WASHINGTON, DC: Charles McGonigal, one of the most senior FBI agents to ever be charged criminally, entered a second guilty plea to accusations that he concealed a $225,000 payment from an Albanian intelligence official while performing his official duties.
In federal court in Washington, DC, the 55-year-old former agent admitted on Friday, September 22 that he accepted the payment in 2018 while managing counterintelligence at the FBI's New York field office, reports ABC News.
Prosecutors said the Albanian official then worked as an FBI source in a criminal case involving foreign political lobbying that McGonigal oversaw.

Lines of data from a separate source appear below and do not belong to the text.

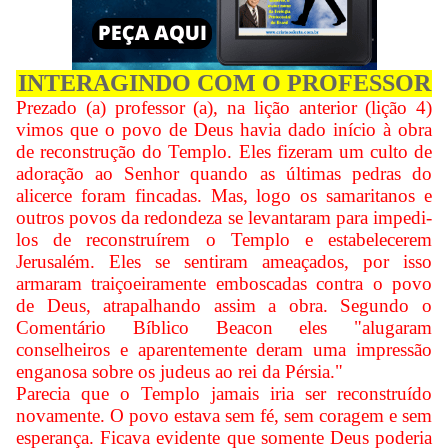
INTERAGINDO COM O PROFESSOR
Prezado (a) professor (a), na lição anterior (lição 4)
vimos que o povo de Deus havia dado início à obra
de reconstrução do Templo. Eles fizeram um culto de
adoração ao Senhor quando as últimas pedras do
alicerce foram fincadas. Mas, logo os samaritanos e
outros povos da redondeza se levantaram para impedi-
los de reconstruírem o Templo e estabelecerem
Jerusalém. Eles se sentiram ameaçados, por isso
armaram traiçoeiramente emboscadas contra o povo
de Deus, atrapalhando assim a obra. Segundo o
Comentário Bíblico Beacon eles "alugaram
conselheiros e aparentemente deram uma impressão
enganosa sobre os judeus ao rei da Pérsia."
Parecia que o Templo jamais iria ser reconstruído
novamente. O povo estava sem fé, sem coragem e sem
esperança. Ficava evidente que somente Deus poderia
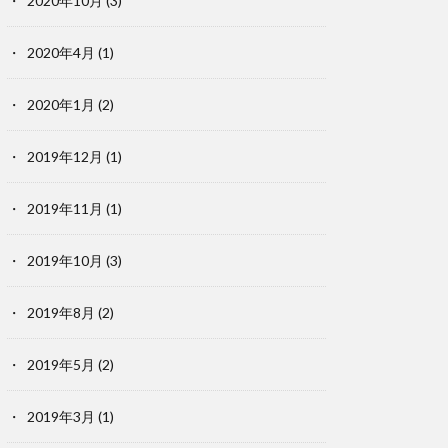
2020年10月
(3)
2020年4月
(1)
2020年1月
(2)
2019年12月
(1)
2019年11月
(1)
2019年10月
(3)
2019年8月
(2)
2019年5月
(2)
2019年3月
(1)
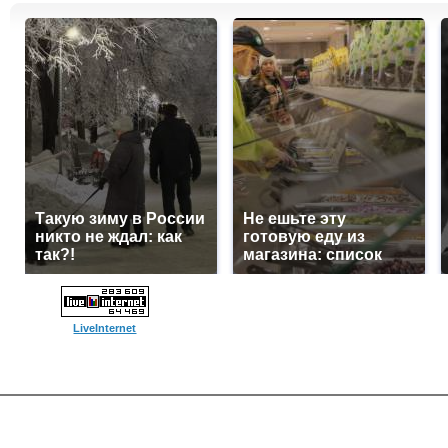
Такую зиму в России
Не ешьте эту
никто не ждал: как
готовую еду из
так?!
магазина: список
LiveInternet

What does Charles McGonigal's plea deal entail?
On Friday, Charles McGonigal entered a guilty plea to a single count of concealment of material facts. He could spend up to five years in jail and pay up to $250,000 in fines.
The judge has set a sentencing hearing for February 16, 2024. Prosecutors agreed to ask the judge to drop eight other charges from the initial indictment in exchange for the defendant's guilty plea, as per CBS News.
Charles McGonigal's initial indictment
McGonigal, who left the FBI in 2018, had already entered a guilty plea in New York to charges related to his connections to the sanctioned Russian oligarch Oleg Deripaska.
He was reportedly arrested in January on those grounds and is now awaiting sentencing. According to CBS News, the hearing is expected to take place on December 14.
Who appointed Charles McGonigal?
McGonigal was appointed Section Chief of the Counterintelligence Division's Cyber-Counterintelligence Coordination Section in 2016. He was named "Special Agent in Charge of the Counterintelligence Division for the New York Field Office" by James B Comey on October 4, 2016.